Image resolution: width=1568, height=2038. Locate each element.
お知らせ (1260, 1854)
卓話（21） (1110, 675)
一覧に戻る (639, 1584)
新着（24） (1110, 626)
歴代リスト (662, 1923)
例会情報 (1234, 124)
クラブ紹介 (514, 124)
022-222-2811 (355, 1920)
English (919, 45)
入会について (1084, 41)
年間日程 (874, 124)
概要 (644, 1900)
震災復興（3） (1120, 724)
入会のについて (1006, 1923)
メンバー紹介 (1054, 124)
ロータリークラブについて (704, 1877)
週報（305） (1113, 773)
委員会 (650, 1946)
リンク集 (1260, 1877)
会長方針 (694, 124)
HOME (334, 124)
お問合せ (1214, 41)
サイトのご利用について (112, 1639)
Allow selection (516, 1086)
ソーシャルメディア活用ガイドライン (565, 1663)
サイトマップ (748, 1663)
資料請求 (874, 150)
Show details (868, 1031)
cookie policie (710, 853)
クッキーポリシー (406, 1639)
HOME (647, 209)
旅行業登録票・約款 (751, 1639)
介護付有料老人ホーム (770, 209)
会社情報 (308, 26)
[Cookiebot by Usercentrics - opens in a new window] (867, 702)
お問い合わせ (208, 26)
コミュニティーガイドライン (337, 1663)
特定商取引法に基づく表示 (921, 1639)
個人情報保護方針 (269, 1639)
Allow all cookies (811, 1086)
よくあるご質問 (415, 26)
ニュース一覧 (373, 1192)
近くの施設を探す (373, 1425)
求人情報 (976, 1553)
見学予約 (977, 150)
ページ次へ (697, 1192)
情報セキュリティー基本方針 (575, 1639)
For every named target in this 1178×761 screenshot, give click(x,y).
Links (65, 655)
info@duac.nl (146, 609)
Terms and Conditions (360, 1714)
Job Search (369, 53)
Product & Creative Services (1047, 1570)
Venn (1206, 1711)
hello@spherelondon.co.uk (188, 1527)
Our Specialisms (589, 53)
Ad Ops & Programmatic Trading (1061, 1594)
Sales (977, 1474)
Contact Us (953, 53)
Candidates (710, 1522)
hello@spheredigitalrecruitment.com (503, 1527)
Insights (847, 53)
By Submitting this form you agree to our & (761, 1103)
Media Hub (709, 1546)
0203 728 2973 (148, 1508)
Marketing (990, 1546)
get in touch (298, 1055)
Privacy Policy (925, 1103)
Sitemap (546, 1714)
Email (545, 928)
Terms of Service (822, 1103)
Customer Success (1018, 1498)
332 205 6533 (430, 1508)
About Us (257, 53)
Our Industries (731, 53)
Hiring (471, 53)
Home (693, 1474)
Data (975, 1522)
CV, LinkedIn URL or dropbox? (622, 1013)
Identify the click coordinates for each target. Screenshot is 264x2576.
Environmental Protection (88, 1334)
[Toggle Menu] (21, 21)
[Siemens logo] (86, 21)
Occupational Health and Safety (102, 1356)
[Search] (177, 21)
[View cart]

● **Aim of the exercise**
All of the records need to be returned exactly as they are.

● **Your response**
Image resolution: width=1568, height=2038. Locate each element.
お知らせ (1260, 1854)
卓話（21） (1110, 675)
一覧に戻る (639, 1584)
新着（24） (1110, 626)
歴代リスト (662, 1923)
例会情報 (1234, 124)
クラブ紹介 (514, 124)
022-222-2811 (355, 1920)
English (919, 45)
入会について (1084, 41)
年間日程 (874, 124)
概要 (644, 1900)
震災復興（3） (1120, 724)
入会のについて (1006, 1923)
メンバー紹介 (1054, 124)
ロータリークラブについて (704, 1877)
週報（305） (1113, 773)
委員会 (650, 1946)
リンク集 (1260, 1877)
会長方針 (694, 124)
HOME (334, 124)
お問合せ (1214, 41)
サイトのご利用について (112, 1639)
Allow selection (516, 1086)
ソーシャルメディア活用ガイドライン (565, 1663)
サイトマップ (748, 1663)
資料請求 (874, 150)
Show details (868, 1031)
cookie policie (710, 853)
クッキーポリシー (406, 1639)
HOME (647, 209)
旅行業登録票・約款 (751, 1639)
介護付有料老人ホーム (770, 209)
会社情報 (308, 26)
[Cookiebot by Usercentrics - opens in a new window] (867, 702)
お問い合わせ (208, 26)
コミュニティーガイドライン (337, 1663)
特定商取引法に基づく表示 (921, 1639)
個人情報保護方針 (269, 1639)
Allow all cookies (811, 1086)
よくあるご質問 (415, 26)
ニュース一覧 (373, 1192)
近くの施設を探す (373, 1425)
求人情報 (976, 1553)
見学予約 (977, 150)
ページ次へ (697, 1192)
情報セキュリティー基本方針 (575, 1639)
For every named target in this 1178×761 screenshot, give click(x,y).
Links (65, 655)
info@duac.nl (146, 609)
Terms and Conditions (360, 1714)
Job Search (369, 53)
Product & Creative Services (1047, 1570)
Venn (1206, 1711)
hello@spherelondon.co.uk (188, 1527)
Our Specialisms (589, 53)
Ad Ops & Programmatic Trading (1061, 1594)
Sales (977, 1474)
Contact Us (953, 53)
Candidates (710, 1522)
hello@spheredigitalrecruitment.com (503, 1527)
Insights (847, 53)
By Submitting this form you agree to our & (761, 1103)
Media Hub (709, 1546)
0203 728 2973 (148, 1508)
Marketing (990, 1546)
get in touch (298, 1055)
Privacy Policy (925, 1103)
Sitemap (546, 1714)
Email (545, 928)
Terms of Service (822, 1103)
Customer Success (1018, 1498)
332 205 6533 (430, 1508)
About Us (257, 53)
Our Industries (731, 53)
Hiring (471, 53)
Home (693, 1474)
Data (975, 1522)
CV, LinkedIn URL or dropbox? (622, 1013)
Identify the click coordinates for each target. Screenshot is 264x2576.
Environmental Protection (88, 1334)
[Toggle Menu] (21, 21)
[Siemens logo] (86, 21)
Occupational Health and Safety (102, 1356)
[Search] (177, 21)
[View cart]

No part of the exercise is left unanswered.